Deux moyens complémentaires existent pour maîtriser cette corrosion : la protection passive et la protection active.

La protection passive

Elle est constituée par le revêtement extérieur dont le rôle est de créer une barrière entre le métal des canalisations et le milieu environnant. Ce revêtement ne constitue cependant pas une protection absolue et définitive en raison des imperfections ou blessures susceptibles de se produire lors de la pose ou au cours de la vie de l’ouvrage. La maîtrise de ces risques est complétée par l’installation d’une protection active : la protection cathodique.

La protection active

La protection cathodique est la technique qui maintient dans son intégrité la surface extérieure des structures en acier enterrées ou immergées, en s’opposant au processus électrochimique d’attaque du métal par le milieu ambiant, c’est-à-dire la corrosion. Les canalisations acier constituent le champ d’application principal de cette protection.

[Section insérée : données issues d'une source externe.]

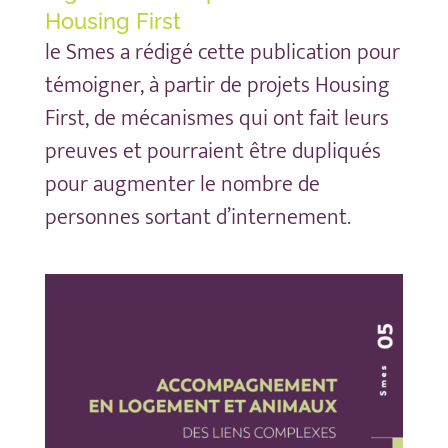
Housing First
le Smes a rédigé cette publication pour
témoigner, à partir de projets Housing
First, de mécanismes qui ont fait leurs
preuves et pourraient être dupliqués
pour augmenter le nombre de
personnes sortant d’internement.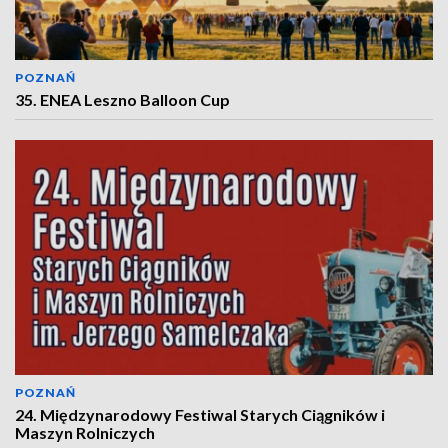
POZNAŃ
35. ENEA Leszno Balloon Cup
POZNAŃ
24. Międzynarodowy Festiwal Starych Ciągników i
Maszyn Rolniczych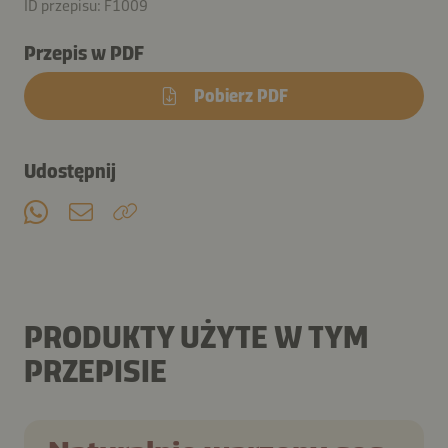
ID przepisu: F1009
Przepis w PDF
Pobierz PDF
Udostępnij
PRODUKTY UŻYTE W TYM
PRZEPISIE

Les réseaux en acier, même anciens et dégradés, bénéficient de cette technique dans des conditions économiques admissibles.

Elle consiste à amener par des moyens extérieurs et artificiels l’ensemble de la surface extérieure du métal en contact avec le sol ou l’eau, à un potentiel suffisamment négatif pour rendre le métal cathodique et supprimer ainsi tout risque de corrosion extérieure. Le critère de protection cathodique est la valeur du potentiel au-dessous duquel l’acier ne peut se corroder. Pour l’acier enterré ou immergé, le critère de protection est mesuré avec une électrode de référence Cu/CuSO4 saturé en contact avec le milieu situé au voisinage immédiat du métal (– 850 mV). 

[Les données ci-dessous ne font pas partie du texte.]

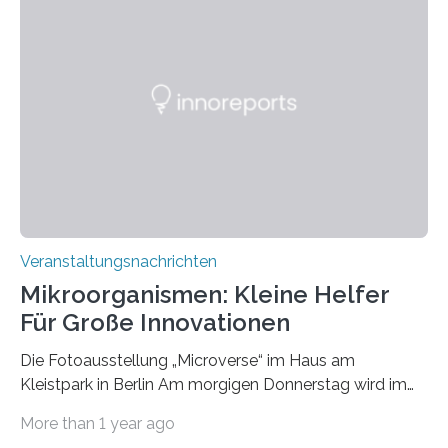
Veranstaltungsnachrichten
Mikroorganismen: Kleine Helfer
Für Große Innovationen
Die Fotoausstellung „Microverse“ im Haus am
Kleistpark in Berlin Am morgigen Donnerstag wird im
Haus am Kleistpark, Berlin-Schöneberg, die Ausstellung
More than 1 year ago
„Microverse“ mit Arbeiten der Fotografin Kathrin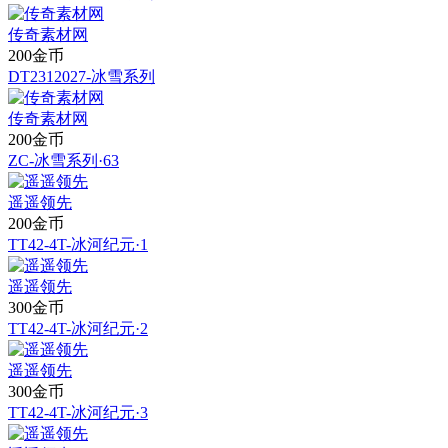
传奇素材网
200金币
DT2312027-冰雪系列
传奇素材网
200金币
ZC-冰雪系列·63
遥遥领先
200金币
TT42-4T-冰河纪元·1
遥遥领先
300金币
TT42-4T-冰河纪元·2
遥遥领先
300金币
TT42-4T-冰河纪元·3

Pour réaliser la protection cathodique des canalisations enterrées en acier, il suffit :

▶ soit de constituer une pile à l’aide d’un métal plus électro-négatif que l’acier (magnésium ou zinc) : c’est la protection par anode galvanique (dite sacrificielle)

▶  soit de les relier à une source électrique convenablement connectée de manière que l’acier devient la cathode du système et de vérifier que le potentiel de cette cathode atteint bien le critère de protection en tous points : c’est le courant imposé (ou soutirage de courant)

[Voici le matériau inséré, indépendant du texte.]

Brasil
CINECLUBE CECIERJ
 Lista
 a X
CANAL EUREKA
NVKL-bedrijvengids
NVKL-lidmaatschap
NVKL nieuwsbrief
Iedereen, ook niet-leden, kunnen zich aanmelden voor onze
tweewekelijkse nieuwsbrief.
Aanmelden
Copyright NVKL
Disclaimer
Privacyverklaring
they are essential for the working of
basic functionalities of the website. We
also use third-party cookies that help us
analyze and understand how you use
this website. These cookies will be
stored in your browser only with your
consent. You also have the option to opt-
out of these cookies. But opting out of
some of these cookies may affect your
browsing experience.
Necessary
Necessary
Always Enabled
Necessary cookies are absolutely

Ce type de protection est surtout indiqué pour la protection des grands réseaux et offre une grande souplesse d’adaptation et de réglages.

Un système actif et économique

La protection cathodique complète de manière absolue la protection passive du revêtement et ceci quelles que soient les modifications de l’environnement des conduites dans le temps, par exemple :

  • Blessures des revêtements externes dues à des travaux réalisés par des tiers au voisinage de la conduite,
  • Modification de la résistivité du sol à la suite d’une pollution accidentelle et aux variations du niveau des nappes phréatiques,
  • Nouvel environnement électrique de la conduite tel que nouveau réseau sous protection cathodique (gaz, pétrole, eau, …),
  • Ligne Très Haute Tension, tramway, TGV, SNCF,…
  • Drainage de courants vagabonds.

Pour un investissement minimum, l’exploitant d’une canalisation sous protection cathodique pourra contrôler régulièrement le potentiel électrique de sa conduite : c’est la surveillance cathodique. Il assure ainsi la pérennité de son réseau et de son investissement : c’est l’assurance vie du réseau.